- The EUR/USD experienced a pullback during Tuesday's trading session as the market continued to exhibit a lot of noisy behavior.
- The 1.11 level remains significant, and many traders will pay close attention to it.
- If the market breaks above the 1.11 level, it is likely to continue going to the 1.1250 level, potentially unleashing a huge move higher.
- If this happens, it is likely to see a general US dollar selloff across the board, as we have seen recently.
However, if selling pressure continues, the 1.09 level is an area to watch closely, as the 50-Day EMA sits around that same area, providing some technical support. If the market breaks below the 50-Day EMA, the euro could continue to go much lower, reaching the 200-Day EMA at the 1.07 level. This would also include a general US dollar rally overall, as the euro is known as the “anti-dollar,” If the greenback increases in strength, the euro will continue to sell off as a secondary effect. The Federal Reserve will also have its say as the central bank continues to see the need to remain tight with monetary policy, which can continue to provide at least some kind of support for the greenback.

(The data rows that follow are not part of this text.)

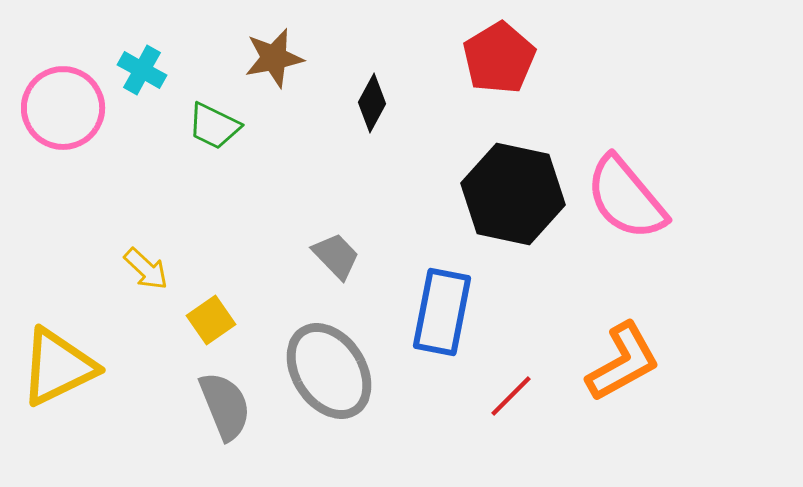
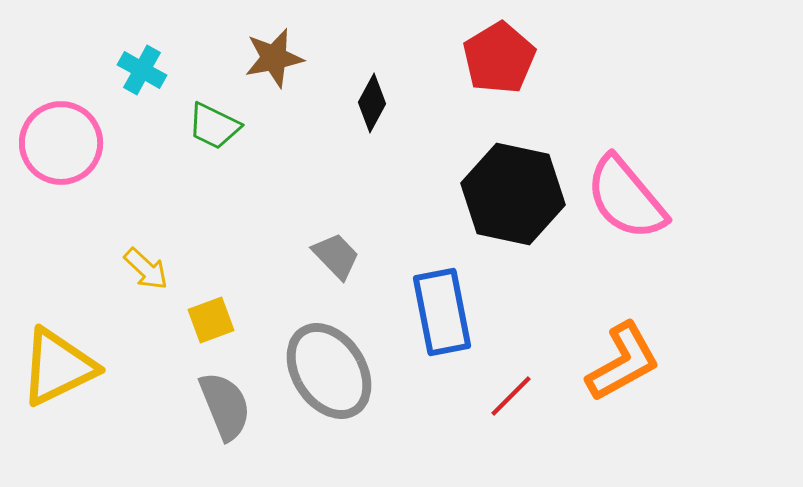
pink circle: moved 2 px left, 35 px down
blue rectangle: rotated 22 degrees counterclockwise
yellow square: rotated 15 degrees clockwise
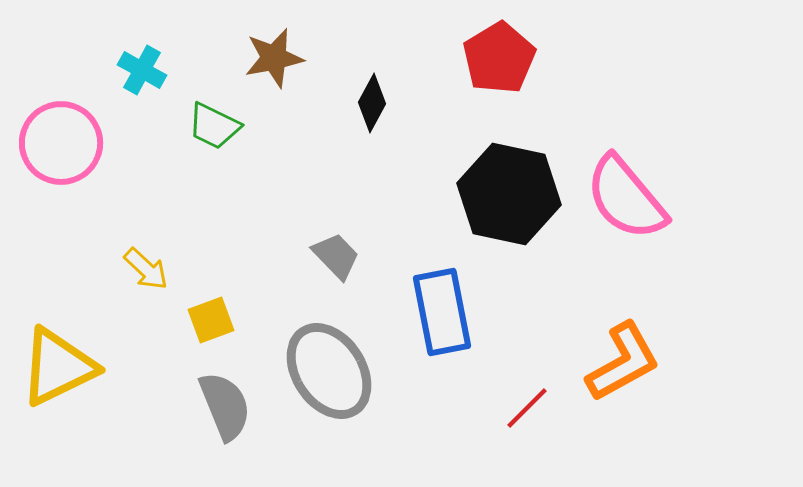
black hexagon: moved 4 px left
red line: moved 16 px right, 12 px down
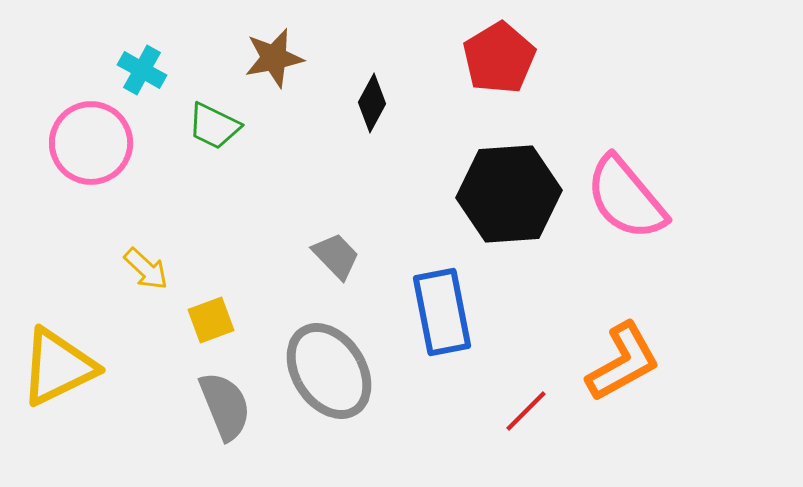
pink circle: moved 30 px right
black hexagon: rotated 16 degrees counterclockwise
red line: moved 1 px left, 3 px down
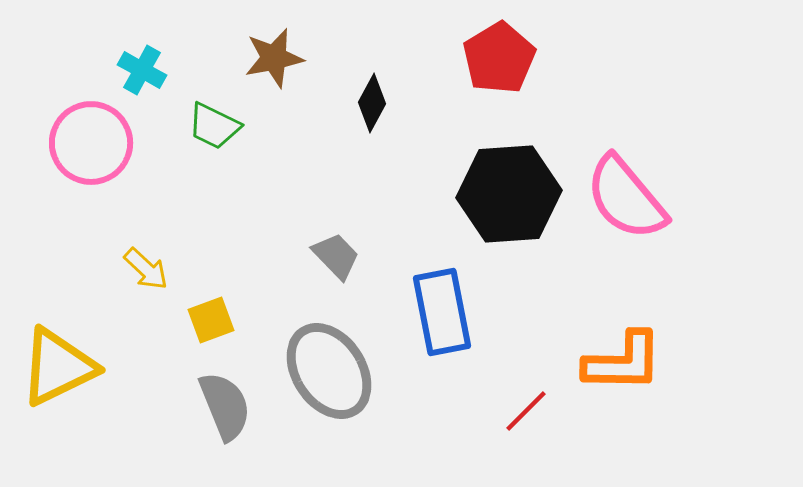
orange L-shape: rotated 30 degrees clockwise
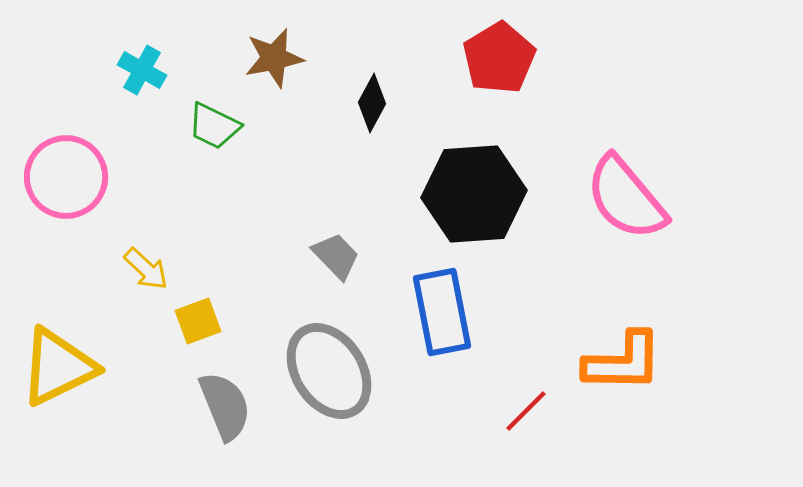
pink circle: moved 25 px left, 34 px down
black hexagon: moved 35 px left
yellow square: moved 13 px left, 1 px down
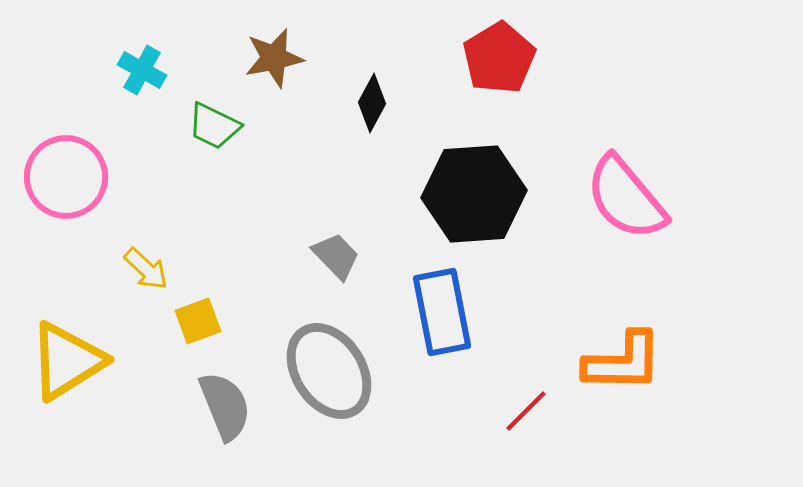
yellow triangle: moved 9 px right, 6 px up; rotated 6 degrees counterclockwise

The Market Remains Volatile
It is important to note that the Federal Reserve remains very tight with its monetary policy, which could put some gravity on the euro market, despite the consensus that the Federal Reserve is done raising interest rates. Monetary policy goes beyond interest rates, and the Federal Reserve will stay tight in other ways, such as running off its balance sheet. Furthermore, there is the question of whether the global economy will start slowing down, which typically drives up demand for US dollars as it is considered a safer asset.
While the euro market remains volatile, with traders paying close attention to the 1.11 and 1.09 levels. If the market breaks above the 1.11 level, it could continue to move higher to the 1.1250 level, while breaking down below the 1.09 level could lead to a move lower toward the 200-Day EMA at the 1.07 level. The Federal Reserve's tight monetary policy and the global economy's potential slowdown could put gravity on the euro market. Traders should cautiously approach the market and look for potential opportunities within the continued consolidation.